Sultan Galiyev, olağanüstü dönemlerde yaşamış, Sovyet devrimine katılmış ve büyük katkı yapmış, ancak sonrasında Sovyet devrimine ihanet ettiği gerekçesi ile Stalin tarafından idamı onaylanmış ve ölümünden çok sonra 1990 yılında da itibarı iade edilmiştir.

Galiyev, Türkiye’de de önemli aydınlarımızın düşünce dünyalarında sürekli atfı yapılmış bir kişidir. Dönem dönem Atila İlhan, Cemil Meriç, Kemal Tahir gibi farklı kültürdeki aydınların gündeme getirdiği ve kendi fikirlerine göre yorumladığı bir Tatar devrimcisidir. Bu aydınların aldığı bazı yanlar, bağlamından koparılmış, bütünlükçü yaklaşımdan ve Galiyev’i anlamaktan ve anlatmaktan kaçınan yaklaşımlardır. Hep yanılsamalı bakılmıştır Galiyev’e.

Türkçülerden, İslamcılara kadar zaman zaman savunulmuştur. Galiyev’i aynı zamanda Amerikalı yazarlar da keşfetmiş ve zamanında Sovyetler Birliği’ne karşı farklı tipte bir muhalif kimliği oluşturmaya çalışmışlardır. Muhafazakar eğilimli bir kanal da Galiyev’i öven bir program yapabilmiştir. Gerçekten de her yöne çekilebilen bir Galiyev mi vardır, yoksa tam tanınmamakta, kulaktan kulağa, eğilime göre hoşa giden yanları mı kullanılmaktadır. Milliyetçi midir, Türkçü müdür, İslamcı mıdır, Marksist midir, çok tartışılmıştır, tartışmanın sürdüğüne şüphe yok…

Sovyet Ekim devriminde hakim olan Marksizm görüşünün dışında, Doğu halkları için alternatif bir Marksizm geliştirmeye çalışan bir düşünür müdür?

Elbette tarihin kaybedenler bölümünde sırasını beklemiş ve tam olarak değerlendirilmemiş bir isimdir.

Genel olarak doğruya en yakın özet değerlendirme şöyle yapılmaktadır.

“Sultan Galiyev 1920-1923 yılları arasında Stalin’in milli soruna, yerel özerkliklere ve sömürgelere ilişkin fikirlerine, politikalarına karşı aktif muhalefet yürüttü, Komünist Partisi içinde doğulu komünistlerden bir muhalefet oluşturdu. Stalin’i büyük devlet şovenizmi yapmakla eleştirdi, bunun üzerine polisiye operasyonlar, hukuki olmayan deliller ve temelsiz ithamlarla karşı devrimci ilan edildi, partiden ihraç edildi. Tutuklandı, sonrasında kurşuna dizildi.

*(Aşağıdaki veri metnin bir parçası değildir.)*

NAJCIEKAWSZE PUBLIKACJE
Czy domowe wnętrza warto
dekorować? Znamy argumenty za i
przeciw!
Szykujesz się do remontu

Galiyev, 13 Temmuz 1892 yılında Başkurtistan ‘ın Elimbetova köyünde dünyaya geldi. Babası bir ilk okul öğretmeniydi, çocukluğu yoksulluk içinde geçti, süreç içinde Tatar Marksistlerinin içine katıldı.

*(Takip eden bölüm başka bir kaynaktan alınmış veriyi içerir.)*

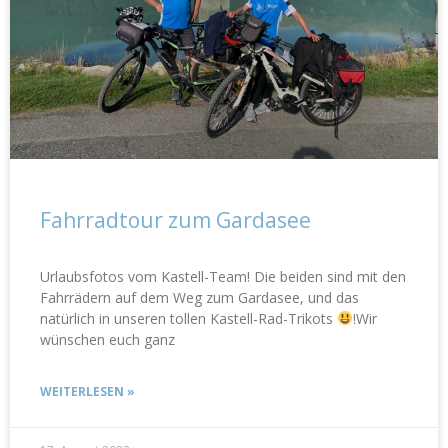
Fahrradtour zum Gardasee
Urlaubsfotos vom Kastell-Team! Die beiden sind mit den
Fahrrädern auf dem Weg zum Gardasee, und das
natürlich in unseren tollen Kastell-Rad-Trikots
!Wir
wünschen euch ganz
WEITERLESEN »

1917 Şubat devrimi sonrasında Bütün Rusya Müslümanları Kongresine çağrıldı. Ekim devriminde Bolşeviklerin safındaydı. Lenin, Troçki ve Stalin ile çok yakın çalıştı, iç savaşta Rus Beyaz Ordusu komutanlarından Kolçak’a karşı Müslüman-Türk kızıl ordu birlikleri oluşturdu, Beyaz ordunun Kazan’dan ve Sibirya’dan tasfiyesinde Galiyev çok etkili oldu. İç Savaş sonrasında, Lenin’in isteği ile Doğu Emekçileri Komünist Üniversitesi (KUTV) rektörlüğüne atandı. Bu üniversitede Nazım Hikmet, Ho Chi Minh, Şevket Süreyya Aydemir gibi isimler eğitim görmüştür.

Galiyev hakkında en iyi kaynak yorumlar değil, yazılarıdır, doğrudan yazılarını aktarmak bu kadar tartışılan kişinin doğru anlaşılmasına küçük bir katkı olabilecektir. Galiyev’in fikirlerine katılıp katılmamak ayrı bir konu, ama sanırım doğru anlaşılmayı hak etmiştir. En doğrusu da kendi yazdıklarıdır.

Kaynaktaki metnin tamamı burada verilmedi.